Collected data entries
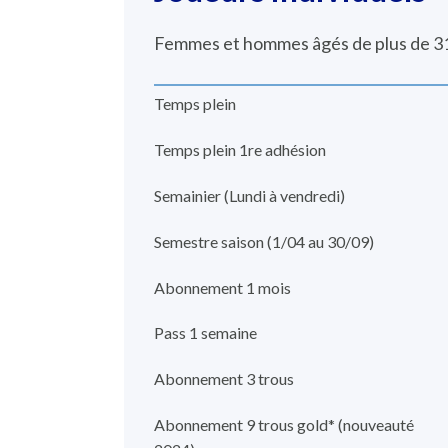
Femmes et hommes âgés de plus de 31 
Temps plein
Temps plein 1re adhésion
Semainier (Lundi à vendredi)
Semestre saison (1/04 au 30/09)
Abonnement 1 mois
Pass 1 semaine
Abonnement 3 trous
Abonnement 9 trous gold* (nouveauté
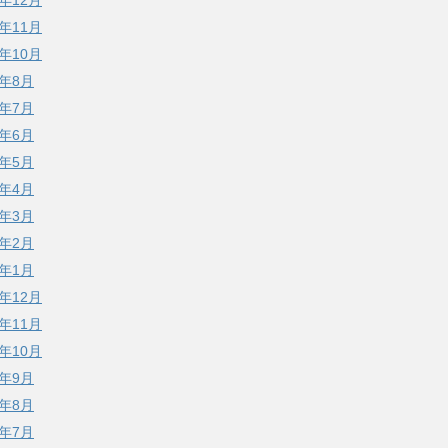
3年12月
3年11月
3年10月
3年8月
3年7月
3年6月
3年5月
3年4月
3年3月
3年2月
3年1月
2年12月
2年11月
2年10月
2年9月
2年8月
2年7月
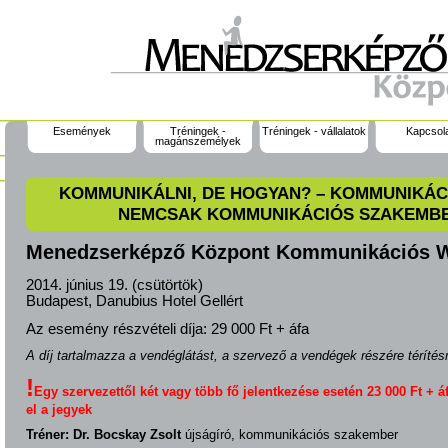
Események
Tréningek -
Tréningek - vállalatok
Kapcsol
magánszemélyek
KOMMUNIKÁLNI, DE HOGYAN? – KOMMUNIKÁ
NEMCSAK KOMMUNIKÁCIÓS SZAKEMB
Menedzserképző Központ Kommunikációs 
2014. június 19. (csütörtök)
Budapest, Danubius Hotel Gellért
Az esemény részvételi díja:
29 000 Ft + áfa
A díj tartalmazza a vendéglátást, a szervező a vendégek részére térítés
!
Egy szervezettől két vagy több fő jelentkezése esetén 23 000 Ft + áf
el a jegyek
Tréner: Dr. Bocskay Zsolt
újságíró, kommunikációs szakember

TASK BRIEF ▸ Only what runs from the line holding "Abonnement 1 mois" through the end of the entries above is to be given again, exactly, with every picture omitted.

TASK OUTPUT ▸
Abonnement 1 mois
Pass 1 semaine
Abonnement 3 trous
Abonnement 9 trous gold* (nouveauté
3年12月
3年11月
3年10月
3年8月
3年7月
3年6月
3年5月
3年4月
3年3月
3年2月
3年1月
2年12月
2年11月
2年10月
2年9月
2年8月
2年7月
Események
Tréningek -
Tréningek - vállalatok
Kapcsol
magánszemélyek
KOMMUNIKÁLNI, DE HOGYAN? – KOMMUNIKÁ
NEMCSAK KOMMUNIKÁCIÓS SZAKEMB
Menedzserképző Központ Kommunikációs 
2014. június 19. (csütörtök)
Budapest, Danubius Hotel Gellért
Az esemény részvételi díja:
29 000 Ft + áfa
A díj tartalmazza a vendéglátást, a szervező a vendégek részére térítés
!
Egy szervezettől két vagy több fő jelentkezése esetén 23 000 Ft + áf
el a jegyek
Tréner: Dr. Bocskay Zsolt
újságíró, kommunikációs szakember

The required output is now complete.